China’s drive to reform its power sector began in 2002, with renewed efforts launched in 2015. These reforms are “perhaps the most overlooked” of China’s climate policies.

Growing capacity for low-carbon electricity sources, which topped 50% of China’s total this year is one main task set by the government, says Chinese financial outlet Yicai

Carbon Brief

Electricity generating capacity increased by 10% in the first five months of the year to 2,670 gigawatts (GW), China Energy News reported, citing data from China’s National Energy Administration. This included 38% growth in solar capacity, reaching 450GW, while wind reached 380GW, up 13%, the outlet added. Camille Paillard, energy analyst at the International Energy Agency (IEA), told Carbon Brief the solar growth was “impressive”, but raised questions over whether the grid was ready to “accommodate these levels of variable renewable energy”. Power-sector reforms (see China Briefing 15 June) will be key to integrate more renewables, Paillard said.

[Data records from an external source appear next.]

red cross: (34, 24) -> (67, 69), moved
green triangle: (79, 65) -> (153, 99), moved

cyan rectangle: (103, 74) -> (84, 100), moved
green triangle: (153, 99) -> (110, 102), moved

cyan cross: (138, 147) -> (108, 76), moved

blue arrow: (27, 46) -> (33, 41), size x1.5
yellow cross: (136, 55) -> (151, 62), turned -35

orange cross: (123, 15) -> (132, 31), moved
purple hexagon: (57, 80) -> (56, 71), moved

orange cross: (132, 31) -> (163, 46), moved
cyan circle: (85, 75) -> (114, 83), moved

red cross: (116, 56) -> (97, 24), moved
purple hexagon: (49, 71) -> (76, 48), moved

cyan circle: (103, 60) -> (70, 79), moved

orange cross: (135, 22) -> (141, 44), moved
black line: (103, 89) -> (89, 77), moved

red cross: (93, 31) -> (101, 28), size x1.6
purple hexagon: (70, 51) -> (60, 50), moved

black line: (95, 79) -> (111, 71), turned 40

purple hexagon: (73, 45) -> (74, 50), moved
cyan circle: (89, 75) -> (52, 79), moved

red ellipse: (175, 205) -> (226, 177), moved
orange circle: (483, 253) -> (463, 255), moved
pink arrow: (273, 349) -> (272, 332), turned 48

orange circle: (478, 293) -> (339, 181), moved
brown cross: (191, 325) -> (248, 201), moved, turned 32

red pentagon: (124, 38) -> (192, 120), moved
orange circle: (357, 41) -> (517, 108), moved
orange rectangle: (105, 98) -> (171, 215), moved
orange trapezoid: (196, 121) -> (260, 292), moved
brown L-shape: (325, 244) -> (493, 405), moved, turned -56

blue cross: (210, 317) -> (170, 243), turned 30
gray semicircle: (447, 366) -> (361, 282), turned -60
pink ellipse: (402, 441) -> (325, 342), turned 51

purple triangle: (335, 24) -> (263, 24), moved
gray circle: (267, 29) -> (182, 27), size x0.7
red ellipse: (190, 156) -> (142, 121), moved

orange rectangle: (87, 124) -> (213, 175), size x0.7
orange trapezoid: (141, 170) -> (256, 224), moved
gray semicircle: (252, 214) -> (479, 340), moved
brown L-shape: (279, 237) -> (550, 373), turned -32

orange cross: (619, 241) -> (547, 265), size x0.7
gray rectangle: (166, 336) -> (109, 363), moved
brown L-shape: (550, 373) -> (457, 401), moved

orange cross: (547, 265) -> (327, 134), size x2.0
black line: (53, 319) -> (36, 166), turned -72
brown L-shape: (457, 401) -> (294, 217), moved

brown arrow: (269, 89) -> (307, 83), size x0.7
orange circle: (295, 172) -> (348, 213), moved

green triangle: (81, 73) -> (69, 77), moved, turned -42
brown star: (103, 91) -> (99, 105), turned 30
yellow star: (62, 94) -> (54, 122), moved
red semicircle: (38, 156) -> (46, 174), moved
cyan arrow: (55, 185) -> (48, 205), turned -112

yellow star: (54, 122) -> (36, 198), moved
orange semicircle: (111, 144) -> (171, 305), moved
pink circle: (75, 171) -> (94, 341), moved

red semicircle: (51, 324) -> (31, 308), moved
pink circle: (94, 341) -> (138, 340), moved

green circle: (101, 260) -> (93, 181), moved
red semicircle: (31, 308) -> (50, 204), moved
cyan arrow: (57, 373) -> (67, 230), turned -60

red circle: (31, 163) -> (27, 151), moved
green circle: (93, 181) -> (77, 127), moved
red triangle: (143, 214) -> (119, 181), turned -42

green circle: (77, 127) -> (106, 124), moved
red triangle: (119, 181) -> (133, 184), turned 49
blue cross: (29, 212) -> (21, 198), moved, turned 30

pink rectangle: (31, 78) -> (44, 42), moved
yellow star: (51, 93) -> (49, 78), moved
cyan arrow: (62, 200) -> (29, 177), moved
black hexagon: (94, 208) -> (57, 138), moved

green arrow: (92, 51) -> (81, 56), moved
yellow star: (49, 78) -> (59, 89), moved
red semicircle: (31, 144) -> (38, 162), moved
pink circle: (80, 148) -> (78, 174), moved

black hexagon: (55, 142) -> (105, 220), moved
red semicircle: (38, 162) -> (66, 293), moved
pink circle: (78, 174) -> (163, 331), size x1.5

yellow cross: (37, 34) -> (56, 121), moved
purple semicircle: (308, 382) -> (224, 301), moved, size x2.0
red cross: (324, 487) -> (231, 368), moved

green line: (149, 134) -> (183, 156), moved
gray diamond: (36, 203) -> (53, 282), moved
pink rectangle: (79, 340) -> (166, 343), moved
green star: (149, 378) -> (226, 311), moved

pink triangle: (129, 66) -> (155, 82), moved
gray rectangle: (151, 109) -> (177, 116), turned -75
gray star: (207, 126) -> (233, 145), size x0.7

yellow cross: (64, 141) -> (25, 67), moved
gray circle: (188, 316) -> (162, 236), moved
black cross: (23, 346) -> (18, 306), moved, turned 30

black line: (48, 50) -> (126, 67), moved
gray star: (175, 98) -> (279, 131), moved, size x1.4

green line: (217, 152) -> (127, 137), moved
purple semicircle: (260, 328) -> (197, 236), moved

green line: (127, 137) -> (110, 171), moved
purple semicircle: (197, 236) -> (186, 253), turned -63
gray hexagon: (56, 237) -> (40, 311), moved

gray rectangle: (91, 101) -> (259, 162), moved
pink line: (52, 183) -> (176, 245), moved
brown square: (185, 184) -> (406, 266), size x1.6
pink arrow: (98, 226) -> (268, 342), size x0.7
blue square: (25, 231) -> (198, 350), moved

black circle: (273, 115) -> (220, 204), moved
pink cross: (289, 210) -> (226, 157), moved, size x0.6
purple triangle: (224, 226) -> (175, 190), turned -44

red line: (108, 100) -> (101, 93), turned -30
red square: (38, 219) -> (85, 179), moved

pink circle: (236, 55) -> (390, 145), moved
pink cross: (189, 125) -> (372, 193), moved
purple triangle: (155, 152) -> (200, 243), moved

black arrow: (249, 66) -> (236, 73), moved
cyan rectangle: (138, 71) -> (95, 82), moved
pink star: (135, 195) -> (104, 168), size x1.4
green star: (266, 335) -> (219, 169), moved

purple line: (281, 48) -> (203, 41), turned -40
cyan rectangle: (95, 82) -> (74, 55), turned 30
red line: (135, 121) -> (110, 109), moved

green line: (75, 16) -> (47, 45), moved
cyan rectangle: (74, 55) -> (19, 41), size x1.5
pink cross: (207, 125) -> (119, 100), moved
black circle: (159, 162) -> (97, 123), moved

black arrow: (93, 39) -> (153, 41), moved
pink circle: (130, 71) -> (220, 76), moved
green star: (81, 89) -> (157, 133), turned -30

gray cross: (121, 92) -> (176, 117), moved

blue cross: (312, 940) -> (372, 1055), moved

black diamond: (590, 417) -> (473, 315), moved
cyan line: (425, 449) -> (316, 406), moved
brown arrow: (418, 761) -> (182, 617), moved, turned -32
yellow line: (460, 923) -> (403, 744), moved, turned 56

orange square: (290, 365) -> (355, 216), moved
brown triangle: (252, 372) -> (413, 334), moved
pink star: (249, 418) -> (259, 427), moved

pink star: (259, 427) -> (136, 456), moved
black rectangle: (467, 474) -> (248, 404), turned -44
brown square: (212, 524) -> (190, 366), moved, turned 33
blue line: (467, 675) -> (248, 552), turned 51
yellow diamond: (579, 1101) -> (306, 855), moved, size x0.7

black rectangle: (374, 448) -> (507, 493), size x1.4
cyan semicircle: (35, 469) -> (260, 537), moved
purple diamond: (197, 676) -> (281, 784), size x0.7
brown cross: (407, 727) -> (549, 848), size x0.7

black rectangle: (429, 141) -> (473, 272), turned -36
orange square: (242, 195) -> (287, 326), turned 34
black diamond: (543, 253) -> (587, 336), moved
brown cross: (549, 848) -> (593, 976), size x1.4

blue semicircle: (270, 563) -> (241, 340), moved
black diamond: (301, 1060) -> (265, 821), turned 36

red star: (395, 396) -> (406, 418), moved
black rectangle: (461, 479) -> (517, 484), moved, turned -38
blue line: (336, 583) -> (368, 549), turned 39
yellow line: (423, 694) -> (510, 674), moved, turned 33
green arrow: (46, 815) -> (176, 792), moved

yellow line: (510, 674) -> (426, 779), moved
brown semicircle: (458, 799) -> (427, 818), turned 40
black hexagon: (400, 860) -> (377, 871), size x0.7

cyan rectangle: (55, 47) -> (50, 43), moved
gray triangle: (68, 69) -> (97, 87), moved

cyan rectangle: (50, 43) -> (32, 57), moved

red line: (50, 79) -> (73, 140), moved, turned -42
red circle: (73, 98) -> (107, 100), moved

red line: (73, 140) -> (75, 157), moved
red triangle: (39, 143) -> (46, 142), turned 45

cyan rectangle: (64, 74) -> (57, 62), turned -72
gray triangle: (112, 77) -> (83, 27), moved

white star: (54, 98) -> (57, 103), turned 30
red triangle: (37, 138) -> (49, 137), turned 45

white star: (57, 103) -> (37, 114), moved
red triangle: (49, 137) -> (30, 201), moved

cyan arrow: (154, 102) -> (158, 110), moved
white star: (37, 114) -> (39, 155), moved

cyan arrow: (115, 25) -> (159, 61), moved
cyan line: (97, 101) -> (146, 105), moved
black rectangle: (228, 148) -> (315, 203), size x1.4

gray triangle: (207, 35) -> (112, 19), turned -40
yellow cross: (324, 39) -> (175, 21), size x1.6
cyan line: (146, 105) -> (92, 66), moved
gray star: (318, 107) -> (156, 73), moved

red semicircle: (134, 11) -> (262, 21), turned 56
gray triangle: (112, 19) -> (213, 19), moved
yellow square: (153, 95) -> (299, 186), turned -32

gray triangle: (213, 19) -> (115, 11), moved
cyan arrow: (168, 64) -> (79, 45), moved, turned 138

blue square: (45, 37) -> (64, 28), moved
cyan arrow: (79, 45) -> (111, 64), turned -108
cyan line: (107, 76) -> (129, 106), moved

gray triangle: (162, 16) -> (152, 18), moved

China is on track to nearly double wind and solar capacity by 2025, meeting its 2030 target five years early, according to a just-released study from Global Energy Monitor. The research has been covered by BBC News, the GuardianBloomberg and Reuters. It highlighted China’s efforts to promote energy storage, demand management and hydrogen production, but said more was needed to integrate variable renewables and push out coal.

Reuters comment by columnist John Kemp said China “leant hard on coal-fired power plants” to “make up for a shortfall in hydroelectric generation as a result of low rainfall across the south since the middle of 2022”. (On Twitter, the Centre for Research on Energy and Clean Air’s Lauri Myllyvirta noted that the hydro shortfall was not only due to low rainfall, with firms saving water for use during the summer peak season.) Earlier this month, online news site Sina China predicted “the main risk” in this summer’s peak period is “still concentrated in hydropower”. State media outlet People’s Daily said the world’s first gigawatt-scale “hydro-solar hybrid” plant – recently completed in Sichuan province with 1GW of solar and 3GW of hydro – would help secure summer electricity supply.